Софья. Со мной очень недавно был точно такой же случай: я любила человека и верила ему; а он вздумал потихоньку от меня посвататься. Да вот видите, я жива и даже весела.
Евлалия. Я жила только этой любовью, для меня другого интереса в жизни нет.
Софья. Да, я понимаю, у вас горе большое; а все-таки помочь ему можно.
Евлалия. Нет, оставьте меня с моим горем, помочь ему средств нет.
Софья. Напрасно, я знаю два. Каким из них я сама воспользовалась, я вам не скажу; а вышло хорошо. Вот первое: написать под разные женские руки несколько слезных писем с жалобами на обольстителя, а иные с угрозами, да и послать родителям невесты.
Евлалия. Что вы, что вы! Можно ли решиться? Это так дурно, нечестно.
Софья. Нет, ничего, средство хорошее, особенно если человек женится по расчету, без любви, то есть меняет вас и вашу любовь на деньги. Такого жалеть нечего. Если ж действительно он полюбил девушку и она его, ну, тогда нужно другое средство.
Евлалия. Какое?
Софья. Постараться забыть его и поскорей найти другого.
Евлалия.
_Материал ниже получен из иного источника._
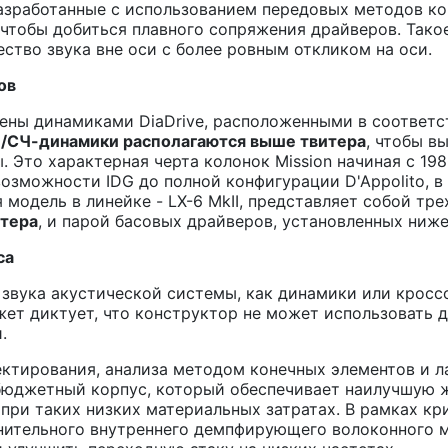
разработанные с использованием передовых методов к
 чтобы добиться плавного сопряжения драйверов. Тако
ство звука вне оси с более ровным откликом на оси.
ов
щены динамиками DiaDrive, расположенными в соответ
НЧ/СЧ-динамики располагаются выше твитера
, чтобы в
. Это характерная черта колонок Mission начиная с 19
 возможности IDG до полной конфигурации D'Appolito,
я модель в линейке - LX-6 MkII, представляет собой 
тера
, и парой басовых драйверов, установленных ниже
са
 звука акустической системы, как динамики или кросс
жет диктует, что конструктор не может использовать 
.
тирования, анализа методом конечных элементов и л
юджетный корпус, который обеспечивает наилучшую 
при таких низких материальных затратах. В рамках кр
ительного внутреннего демпфирующего волоконного м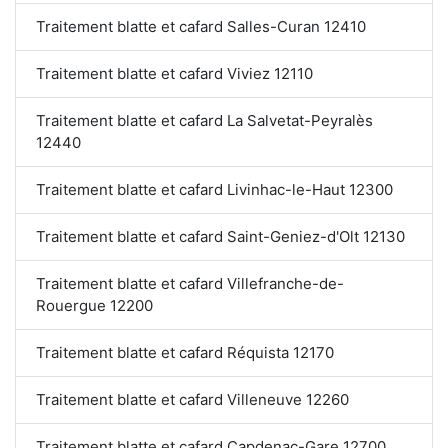
Traitement blatte et cafard Salles-Curan 12410
Traitement blatte et cafard Viviez 12110
Traitement blatte et cafard La Salvetat-Peyralès
12440
Traitement blatte et cafard Livinhac-le-Haut 12300
Traitement blatte et cafard Saint-Geniez-d'Olt 12130
Traitement blatte et cafard Villefranche-de-
Rouergue 12200
Traitement blatte et cafard Réquista 12170
Traitement blatte et cafard Villeneuve 12260
Traitement blatte et cafard Capdenac-Gare 12700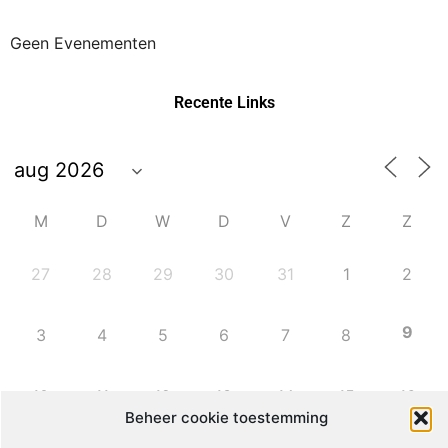
Geen Evenementen
Recente Links
M
D
W
D
V
Z
Z
27
28
29
30
31
1
2
9
3
4
5
6
7
8
10
11
12
13
14
15
16
Beheer cookie toestemming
Найти другого? Да разве их много таких, кого любить можно? Может быть, только один и был, который стоит моей любви, который имеет все достоинства.
Софья. То-то и беда, что все эти достоинства только в вашем воображении. Полюбите вы самого обыкновенного, дюжинного человека, вообразите себе его героем, да и ждете от него разных подвигов: бескорыстной преданности, самоотвержения…
Евлалия. О нет, я люблю недюжинного человека.
Софья. Трудно верить.
Евлалия. Таких людей немного, это исключение… в нем всё… мне кажется даже, что он поэт.
Софья. Мне жаль вас. Как бы мне хотелось поскорей разочаровать вас насчет этого поэта. Кто он такой, я не знаю; но я уверена, что все его достоинства сочинены вами.
Евлалия. Почему же вы так думаете?
Софья. Вас до двадцати пяти лет держали взаперти, в полном неведении, вас изуродовали глупым воспитанием. Знания людей и жизни у вас нет никакого, душа впечатлительная, жажда любви сильная; ну, понятное дело, как только вас выпустили на волю, первый встречный мужчина и должен вам показаться идеальным существом.
Евлалия. Что же, я не должна, по-вашему, ни чувствовать, ни любить?
Софья. Кто вам говорит! Чувствуйте, любите, только умейте разбирать людей и пользоваться жизнию. Вы очень богаты, муж ваш очень добрый, ни в чем вам не отказывает; чего вам еще? Вам бы только жить да радоваться. Не налагайте на себя новых цепей, мы и так скованы. Выбирайте в жизни только легкое и веселое, а неприятностей-то нам и от мужей довольно. Старайтесь больше знать, тогда будете меньше воображать.